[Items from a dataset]

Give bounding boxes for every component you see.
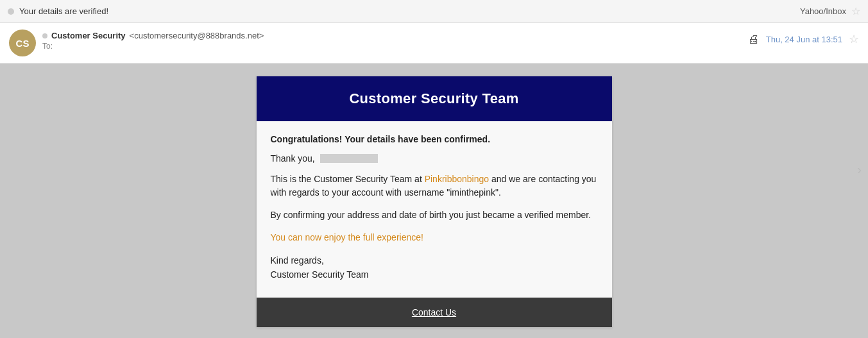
- thank-you-text: Thank you,: [271, 153, 315, 164]
- email-card-body: Congratulations! Your details have been …: [257, 121, 612, 298]
- email-timestamp: Thu, 24 Jun at 13:51: [766, 35, 842, 44]
- congrats-line: Congratulations! Your details have been …: [271, 134, 598, 144]
- top-star-icon[interactable]: ☆: [851, 5, 860, 17]
- top-bar-right: Yahoo/Inbox ☆: [800, 5, 860, 17]
- email-card-footer: Contact Us: [257, 298, 612, 327]
- sender-name-row: Customer Security <customersecurity@888b…: [42, 31, 264, 40]
- closing-line2: Customer Security Team: [271, 267, 598, 282]
- thank-you-line: Thank you,: [271, 153, 598, 164]
- sender-name: Customer Security: [51, 31, 126, 40]
- email-header-right: 🖨 Thu, 24 Jun at 13:51 ☆: [748, 30, 859, 46]
- sender-email: <customersecurity@888brands.net>: [130, 31, 264, 40]
- body-paragraph-1: This is the Customer Security Team at Pi…: [271, 173, 598, 199]
- to-label: To:: [42, 42, 264, 51]
- mailbox-label: Yahoo/Inbox: [800, 6, 846, 16]
- sender-dot-icon: [42, 33, 47, 38]
- main-content: Customer Security Team Congratulations! …: [0, 63, 868, 338]
- closing-section: Kind regards, Customer Security Team: [271, 253, 598, 282]
- body-paragraph-2: By confirming your address and date of b…: [271, 208, 598, 222]
- status-dot-icon: [8, 8, 14, 15]
- email-card-title: Customer Security Team: [349, 90, 518, 106]
- email-card-header: Customer Security Team: [257, 76, 612, 121]
- email-subject: Your details are verified!: [19, 6, 108, 16]
- email-header-left: CS Customer Security <customersecurity@8…: [9, 30, 264, 56]
- avatar: CS: [9, 30, 36, 56]
- contact-us-link[interactable]: Contact Us: [412, 307, 456, 317]
- top-bar: Your details are verified! Yahoo/Inbox ☆: [0, 0, 868, 23]
- top-bar-left: Your details are verified!: [8, 6, 108, 16]
- redacted-name-block: [320, 154, 378, 163]
- para1-prefix: This is the Customer Security Team at: [271, 174, 425, 184]
- para1-brand: Pinkribbonbingo: [425, 174, 489, 184]
- sender-info: Customer Security <customersecurity@888b…: [42, 30, 264, 51]
- closing-line1: Kind regards,: [271, 253, 598, 267]
- print-icon[interactable]: 🖨: [748, 33, 760, 46]
- header-star-icon[interactable]: ☆: [849, 32, 859, 46]
- email-card: Customer Security Team Congratulations! …: [257, 76, 612, 327]
- email-header: CS Customer Security <customersecurity@8…: [0, 23, 868, 63]
- highlight-line: You can now enjoy the full experience!: [271, 231, 598, 244]
- next-email-arrow[interactable]: ›: [857, 162, 862, 176]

### Work to complete
Repeat, word for word, each of the records, omitting any image they hold.

### Exercise response
Give bounding boxes for every component you see.
- thank-you-text: Thank you,: [271, 153, 315, 164]
- email-card-body: Congratulations! Your details have been …: [257, 121, 612, 298]
- email-timestamp: Thu, 24 Jun at 13:51: [766, 35, 842, 44]
- congrats-line: Congratulations! Your details have been …: [271, 134, 598, 144]
- top-star-icon[interactable]: ☆: [851, 5, 860, 17]
- top-bar-right: Yahoo/Inbox ☆: [800, 5, 860, 17]
- email-card-footer: Contact Us: [257, 298, 612, 327]
- sender-name-row: Customer Security <customersecurity@888b…: [42, 31, 264, 40]
- closing-line2: Customer Security Team: [271, 267, 598, 282]
- thank-you-line: Thank you,: [271, 153, 598, 164]
- sender-name: Customer Security: [51, 31, 126, 40]
- email-header-right: 🖨 Thu, 24 Jun at 13:51 ☆: [748, 30, 859, 46]
- sender-email: <customersecurity@888brands.net>: [130, 31, 264, 40]
- body-paragraph-1: This is the Customer Security Team at Pi…: [271, 173, 598, 199]
- to-label: To:: [42, 42, 264, 51]
- mailbox-label: Yahoo/Inbox: [800, 6, 846, 16]
- sender-dot-icon: [42, 33, 47, 38]
- main-content: Customer Security Team Congratulations! …: [0, 63, 868, 338]
- closing-section: Kind regards, Customer Security Team: [271, 253, 598, 282]
- body-paragraph-2: By confirming your address and date of b…: [271, 208, 598, 222]
- status-dot-icon: [8, 8, 14, 15]
- email-card-title: Customer Security Team: [349, 90, 518, 106]
- email-card-header: Customer Security Team: [257, 76, 612, 121]
- email-subject: Your details are verified!: [19, 6, 108, 16]
- email-header-left: CS Customer Security <customersecurity@8…: [9, 30, 264, 56]
- avatar: CS: [9, 30, 36, 56]
- contact-us-link[interactable]: Contact Us: [412, 307, 456, 317]
- top-bar: Your details are verified! Yahoo/Inbox ☆: [0, 0, 868, 23]
- top-bar-left: Your details are verified!: [8, 6, 108, 16]
- redacted-name-block: [320, 154, 378, 163]
- para1-prefix: This is the Customer Security Team at: [271, 174, 425, 184]
- para1-brand: Pinkribbonbingo: [425, 174, 489, 184]
- sender-info: Customer Security <customersecurity@888b…: [42, 30, 264, 51]
- closing-line1: Kind regards,: [271, 253, 598, 267]
- print-icon[interactable]: 🖨: [748, 33, 760, 46]
- header-star-icon[interactable]: ☆: [849, 32, 859, 46]
- email-card: Customer Security Team Congratulations! …: [257, 76, 612, 327]
- email-header: CS Customer Security <customersecurity@8…: [0, 23, 868, 63]
- highlight-line: You can now enjoy the full experience!: [271, 231, 598, 244]
- next-email-arrow[interactable]: ›: [857, 162, 862, 176]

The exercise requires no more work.